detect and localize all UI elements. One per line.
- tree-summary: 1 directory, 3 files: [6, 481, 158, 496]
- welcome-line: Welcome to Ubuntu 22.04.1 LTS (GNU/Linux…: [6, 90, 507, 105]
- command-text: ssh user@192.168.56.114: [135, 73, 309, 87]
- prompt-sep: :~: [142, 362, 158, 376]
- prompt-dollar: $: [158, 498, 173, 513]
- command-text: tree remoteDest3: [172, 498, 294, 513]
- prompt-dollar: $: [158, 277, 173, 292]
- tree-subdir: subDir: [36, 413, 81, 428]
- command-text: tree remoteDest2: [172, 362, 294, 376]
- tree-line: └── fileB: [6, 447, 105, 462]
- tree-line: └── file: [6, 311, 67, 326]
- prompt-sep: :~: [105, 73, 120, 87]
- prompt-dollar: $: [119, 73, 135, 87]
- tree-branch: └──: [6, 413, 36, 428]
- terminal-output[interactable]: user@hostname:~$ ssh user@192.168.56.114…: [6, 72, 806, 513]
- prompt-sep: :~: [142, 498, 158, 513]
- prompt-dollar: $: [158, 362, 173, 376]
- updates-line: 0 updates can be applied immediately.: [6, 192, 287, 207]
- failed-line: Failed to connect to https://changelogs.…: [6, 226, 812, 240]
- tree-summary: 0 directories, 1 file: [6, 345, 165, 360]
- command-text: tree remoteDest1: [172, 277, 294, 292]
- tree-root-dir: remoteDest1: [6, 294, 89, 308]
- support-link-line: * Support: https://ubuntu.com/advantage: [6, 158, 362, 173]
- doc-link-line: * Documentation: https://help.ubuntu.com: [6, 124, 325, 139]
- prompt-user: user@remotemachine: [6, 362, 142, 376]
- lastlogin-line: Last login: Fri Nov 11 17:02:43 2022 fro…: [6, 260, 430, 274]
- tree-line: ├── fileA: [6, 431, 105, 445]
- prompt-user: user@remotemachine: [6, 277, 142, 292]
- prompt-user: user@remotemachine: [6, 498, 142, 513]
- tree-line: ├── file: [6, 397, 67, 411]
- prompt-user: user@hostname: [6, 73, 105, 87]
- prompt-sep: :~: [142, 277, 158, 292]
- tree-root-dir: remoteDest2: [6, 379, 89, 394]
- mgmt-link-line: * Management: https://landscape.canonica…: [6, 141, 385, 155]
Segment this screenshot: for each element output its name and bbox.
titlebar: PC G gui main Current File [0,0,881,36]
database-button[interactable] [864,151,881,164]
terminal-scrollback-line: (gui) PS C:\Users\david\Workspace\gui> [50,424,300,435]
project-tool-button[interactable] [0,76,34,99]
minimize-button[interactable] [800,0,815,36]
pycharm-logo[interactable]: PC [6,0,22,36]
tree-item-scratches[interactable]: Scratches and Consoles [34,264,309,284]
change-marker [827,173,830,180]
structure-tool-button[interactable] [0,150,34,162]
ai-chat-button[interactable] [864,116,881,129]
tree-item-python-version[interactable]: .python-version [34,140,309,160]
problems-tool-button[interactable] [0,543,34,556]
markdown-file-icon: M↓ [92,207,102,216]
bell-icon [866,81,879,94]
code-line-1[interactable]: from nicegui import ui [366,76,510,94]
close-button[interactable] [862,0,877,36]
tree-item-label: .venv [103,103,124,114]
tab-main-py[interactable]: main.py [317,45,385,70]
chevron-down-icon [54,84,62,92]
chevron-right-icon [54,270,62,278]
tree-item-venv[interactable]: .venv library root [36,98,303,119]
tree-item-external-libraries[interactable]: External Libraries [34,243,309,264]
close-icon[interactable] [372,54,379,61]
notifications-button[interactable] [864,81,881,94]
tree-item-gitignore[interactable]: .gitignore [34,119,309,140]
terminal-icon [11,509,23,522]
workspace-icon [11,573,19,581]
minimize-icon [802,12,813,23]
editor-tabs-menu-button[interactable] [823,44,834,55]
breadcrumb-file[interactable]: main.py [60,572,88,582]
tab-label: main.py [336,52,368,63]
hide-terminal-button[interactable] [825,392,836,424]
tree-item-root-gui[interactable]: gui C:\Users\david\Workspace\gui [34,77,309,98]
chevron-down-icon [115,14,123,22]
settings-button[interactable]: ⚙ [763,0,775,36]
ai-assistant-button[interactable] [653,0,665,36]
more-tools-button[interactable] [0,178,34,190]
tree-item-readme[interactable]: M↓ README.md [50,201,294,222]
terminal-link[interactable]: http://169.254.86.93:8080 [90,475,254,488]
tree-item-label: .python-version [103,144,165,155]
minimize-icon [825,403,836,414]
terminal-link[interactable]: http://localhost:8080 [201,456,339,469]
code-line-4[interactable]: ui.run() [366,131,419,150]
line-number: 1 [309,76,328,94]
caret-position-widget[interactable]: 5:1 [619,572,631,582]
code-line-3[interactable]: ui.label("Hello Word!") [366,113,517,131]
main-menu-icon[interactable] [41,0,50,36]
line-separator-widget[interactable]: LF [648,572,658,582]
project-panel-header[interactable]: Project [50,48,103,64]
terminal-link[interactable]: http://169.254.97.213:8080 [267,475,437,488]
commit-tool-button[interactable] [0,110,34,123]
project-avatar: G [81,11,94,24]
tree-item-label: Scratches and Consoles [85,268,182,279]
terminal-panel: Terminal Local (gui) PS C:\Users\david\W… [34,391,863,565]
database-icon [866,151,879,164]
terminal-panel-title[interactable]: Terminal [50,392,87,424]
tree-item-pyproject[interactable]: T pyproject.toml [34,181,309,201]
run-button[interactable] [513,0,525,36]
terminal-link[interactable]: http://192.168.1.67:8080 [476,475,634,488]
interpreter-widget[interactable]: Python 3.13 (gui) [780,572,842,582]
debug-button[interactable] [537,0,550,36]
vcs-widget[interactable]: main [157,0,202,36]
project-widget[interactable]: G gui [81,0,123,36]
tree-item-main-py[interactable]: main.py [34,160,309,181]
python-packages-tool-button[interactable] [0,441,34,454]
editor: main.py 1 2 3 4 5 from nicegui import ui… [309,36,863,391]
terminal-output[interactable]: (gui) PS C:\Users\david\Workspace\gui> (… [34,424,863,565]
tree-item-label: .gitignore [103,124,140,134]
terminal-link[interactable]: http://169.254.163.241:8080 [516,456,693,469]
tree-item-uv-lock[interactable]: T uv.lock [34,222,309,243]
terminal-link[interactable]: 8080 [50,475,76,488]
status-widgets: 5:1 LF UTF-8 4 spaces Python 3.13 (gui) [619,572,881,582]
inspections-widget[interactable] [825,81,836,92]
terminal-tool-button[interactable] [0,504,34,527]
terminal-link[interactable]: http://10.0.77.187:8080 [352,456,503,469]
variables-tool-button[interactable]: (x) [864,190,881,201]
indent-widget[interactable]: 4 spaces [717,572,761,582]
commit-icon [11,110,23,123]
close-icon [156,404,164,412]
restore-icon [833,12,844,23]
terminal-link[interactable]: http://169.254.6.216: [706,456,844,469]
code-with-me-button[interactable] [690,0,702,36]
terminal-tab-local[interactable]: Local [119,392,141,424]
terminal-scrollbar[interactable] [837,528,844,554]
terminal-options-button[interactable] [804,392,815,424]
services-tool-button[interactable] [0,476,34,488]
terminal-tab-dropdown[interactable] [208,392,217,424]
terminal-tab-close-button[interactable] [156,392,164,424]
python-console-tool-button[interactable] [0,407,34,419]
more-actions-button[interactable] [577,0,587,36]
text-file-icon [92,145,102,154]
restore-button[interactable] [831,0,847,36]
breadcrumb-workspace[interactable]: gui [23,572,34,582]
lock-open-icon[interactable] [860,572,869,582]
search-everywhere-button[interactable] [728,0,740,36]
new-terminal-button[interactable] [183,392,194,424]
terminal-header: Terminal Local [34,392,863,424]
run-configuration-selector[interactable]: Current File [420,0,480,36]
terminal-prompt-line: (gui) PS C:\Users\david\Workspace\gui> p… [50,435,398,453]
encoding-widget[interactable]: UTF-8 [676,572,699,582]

##############################

§ **Work instruction**
Copy all lines from the data that hold the word "Current".

§ **Answer space**
titlebar: PC G gui main Current File [0,0,881,36]
run-configuration-selector[interactable]: Current File [420,0,480,36]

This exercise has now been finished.